§ Task brief
From the records below, take each line where the string "Smart" shows up and copy it.

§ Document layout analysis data
= = = = =
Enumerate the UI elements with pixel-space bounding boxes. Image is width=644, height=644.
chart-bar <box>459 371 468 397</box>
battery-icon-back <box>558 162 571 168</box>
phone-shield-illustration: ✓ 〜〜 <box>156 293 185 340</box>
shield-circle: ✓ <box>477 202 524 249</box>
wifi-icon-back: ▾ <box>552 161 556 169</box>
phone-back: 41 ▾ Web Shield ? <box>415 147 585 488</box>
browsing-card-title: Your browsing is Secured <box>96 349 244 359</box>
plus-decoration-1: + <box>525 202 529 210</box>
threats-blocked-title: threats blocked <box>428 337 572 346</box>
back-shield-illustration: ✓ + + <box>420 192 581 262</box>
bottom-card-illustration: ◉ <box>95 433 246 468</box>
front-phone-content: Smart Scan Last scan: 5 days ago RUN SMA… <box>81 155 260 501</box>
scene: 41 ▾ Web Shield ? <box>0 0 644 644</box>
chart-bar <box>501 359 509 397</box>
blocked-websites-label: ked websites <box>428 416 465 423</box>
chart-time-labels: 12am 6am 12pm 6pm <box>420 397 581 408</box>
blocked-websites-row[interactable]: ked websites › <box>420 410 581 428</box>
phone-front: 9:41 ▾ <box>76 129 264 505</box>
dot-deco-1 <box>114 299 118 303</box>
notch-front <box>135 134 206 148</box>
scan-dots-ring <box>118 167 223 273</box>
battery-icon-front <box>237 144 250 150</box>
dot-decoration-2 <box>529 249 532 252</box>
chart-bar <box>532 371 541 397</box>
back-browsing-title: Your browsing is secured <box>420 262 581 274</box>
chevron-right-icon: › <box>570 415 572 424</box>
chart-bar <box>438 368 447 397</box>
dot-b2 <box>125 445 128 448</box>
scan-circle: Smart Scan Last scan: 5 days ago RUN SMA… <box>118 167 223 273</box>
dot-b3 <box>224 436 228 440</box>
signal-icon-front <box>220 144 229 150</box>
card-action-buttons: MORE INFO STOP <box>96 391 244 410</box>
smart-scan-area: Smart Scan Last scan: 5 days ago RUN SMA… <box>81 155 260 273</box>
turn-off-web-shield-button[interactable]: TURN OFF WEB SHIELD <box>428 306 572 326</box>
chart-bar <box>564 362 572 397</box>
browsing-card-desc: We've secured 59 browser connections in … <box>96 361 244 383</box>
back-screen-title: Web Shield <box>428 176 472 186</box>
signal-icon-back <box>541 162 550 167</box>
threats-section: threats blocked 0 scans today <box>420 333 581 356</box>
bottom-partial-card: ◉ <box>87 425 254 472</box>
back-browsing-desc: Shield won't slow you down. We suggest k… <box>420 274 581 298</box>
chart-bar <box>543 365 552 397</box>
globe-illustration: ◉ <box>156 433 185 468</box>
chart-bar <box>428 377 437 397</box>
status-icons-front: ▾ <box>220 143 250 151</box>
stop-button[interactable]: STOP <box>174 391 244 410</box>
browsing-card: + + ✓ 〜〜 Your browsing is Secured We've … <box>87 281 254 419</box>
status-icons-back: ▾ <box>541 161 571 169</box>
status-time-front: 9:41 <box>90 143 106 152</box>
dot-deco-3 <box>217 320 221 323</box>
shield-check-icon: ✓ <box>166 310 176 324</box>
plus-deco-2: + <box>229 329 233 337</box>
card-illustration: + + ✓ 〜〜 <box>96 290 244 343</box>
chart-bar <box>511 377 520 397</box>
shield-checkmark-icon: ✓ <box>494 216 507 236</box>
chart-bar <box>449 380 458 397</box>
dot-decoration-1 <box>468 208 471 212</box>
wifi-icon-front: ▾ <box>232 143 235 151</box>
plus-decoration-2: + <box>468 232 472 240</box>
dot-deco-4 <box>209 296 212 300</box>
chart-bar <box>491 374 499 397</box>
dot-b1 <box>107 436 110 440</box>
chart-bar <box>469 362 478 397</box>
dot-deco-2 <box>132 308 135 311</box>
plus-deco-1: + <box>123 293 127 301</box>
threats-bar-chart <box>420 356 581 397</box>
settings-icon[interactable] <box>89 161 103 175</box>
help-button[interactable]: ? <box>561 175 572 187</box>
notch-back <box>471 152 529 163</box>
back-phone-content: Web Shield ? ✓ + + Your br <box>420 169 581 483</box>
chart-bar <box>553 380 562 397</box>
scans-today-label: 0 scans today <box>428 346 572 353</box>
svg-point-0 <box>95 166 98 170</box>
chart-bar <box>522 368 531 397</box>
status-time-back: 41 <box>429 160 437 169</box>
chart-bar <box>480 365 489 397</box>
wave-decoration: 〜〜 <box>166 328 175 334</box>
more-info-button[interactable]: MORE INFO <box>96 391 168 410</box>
= = = = =
§ Exercise result
front-phone-content: Smart Scan Last scan: 5 days ago RUN SMA… <box>81 155 260 501</box>
scan-circle: Smart Scan Last scan: 5 days ago RUN SMA… <box>118 167 223 273</box>
smart-scan-area: Smart Scan Last scan: 5 days ago RUN SMA… <box>81 155 260 273</box>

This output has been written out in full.